Maley stepped back looking confused, as if he wasn’t used to being denied his partner’s backing, especially in the time-honored police whipsaw of one cop being nasty, the other friendly.
“Which leaves you being tipped,” said Neil Fargo.
“Right,” said Tekawa. “That he was not only overdosing her, but with a hotshot of ninety-five percent pure shit. Somebody named Docker—”
“An anonymous tipster who gives you his name?” Neil Fargo started to laugh sardonically.
“He called me yesterday at the Hall, asked for me personally. Voice like he was eating mush. Very aggressive, very nervous, quick — hyper, you understand?”
“Dropping amphetamines?”
“Could be. Said yesterday he would give me a big drug bust, said he’d call again this morning. He did.”
“Hank, are you sure—” Maley began.
“It’s okay, Jerry,” said the Japanese again. “He told us to be at the greasy spoon down on the corner at two-fifteen. We waited until two-fifty for his call. He stalled around, suddenly said Kolinski was up here killing somebody with an overdose.”
“Knew ahead Kolinski was going to do it, waiting for him to show up.” Neil Fargo’s eyes gleamed. “Or was Kolinski maybe framed for it?”

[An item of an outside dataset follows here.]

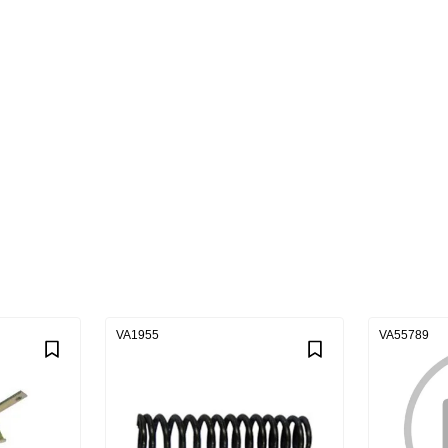
VA1955
VA55789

“Not if it’s his fingerprints on that syringe. And not unless somebody bought the black chick on the desk to screw down the lid on him. Christ, Neil, I’m not sure the girl was even quite dead when we came in.” He paused. “Okay. Your turn.”
“Buttering up your partner?” grinned Neil Fargo.
Maley’s face darkened and his fists clenched at his sides, but he said nothing. His eyes were on Henry Tekawa, filled with a veiled anger and contempt.
“You weren’t after Kolinski, were you, Neil?” asked Tekawa softly.
“No. A girl.”
“This girl?”
“You have to ask?” His face was suddenly tired. “Voice like he was eating mush, you said. Same kind of voice called my secretary just before three o’clock, said I’d find my subject at this hotel. Didn’t identify himself as anyone named Docker, but it was probably the same guy.”
“And who is the subject?” Tekawa’s voice was still soft.
“Her name was Roberta Stayton.”
Jerry Maley, who had been silently prowling the tiny area of free floor space between the bed and the window, stopped abruptly. He let his breath hiss out between his teeth.
“As in Maxwell Stayton?”
“His daughter. Spoiled rich kid, the old story — debutante coming out ten or twelve years ago, when debs still came out, Stanford, then a quick marriage that cost the old man fifty thou to cut loose, a son from it. After that, pretty wild.”
“You went to Stanford yourself, didn’t you, Fargo?” asked Maley. There was frank insinuation in his voice.
“Yeah. And I knew Roberta Stayton there, yeah. She was a couple of years behind me. I also played football there, which was how her old man knew me. And why he started hiring me to find her when she started disappearing.”
“You did a good job this time,” snickered Maley.
“She was a girl who liked to kick off her shoes in a hotel room and settle down with a bottle.” He shrugged. “Anybody’s hotel room. I doubt if she even would have drawn a line at an Irishman.”
Henry Tekawa cut in quickly, “You’re saying she was a lush, not a junkie, Neil? If you’d seen the tracks inside her elbows and on the backs of her knees—”
“No, I’m not saying that. She was a hype, all right. That’s the word I picked up down in Mexico City a couple of weeks ago when I followed her trail down there. But it’s a recent development — within the past year.” He paused, very deliberately. “The word around is that Kolinski’s the one who introduced her to the needle. He used to be her old man’s chauffeur three, four years ago.”
“Convenient,” muttered Maley.
“Are you offering this as a possible motive?”
“I’m not offering anything as anything, Hank. I’m giving you what I know. But here’s something else I know: Roberta Stayton was a very hard-nosed girl. If she decided to take a cure, and if Kolinski hooked her originally, she could very well have decided to blow the whistle on him. And he could have decided to... Christ, Hank, face it: if you hadn’t walked in on him, it’d have gone down in the books as an accidental, self-administered OD. Right?”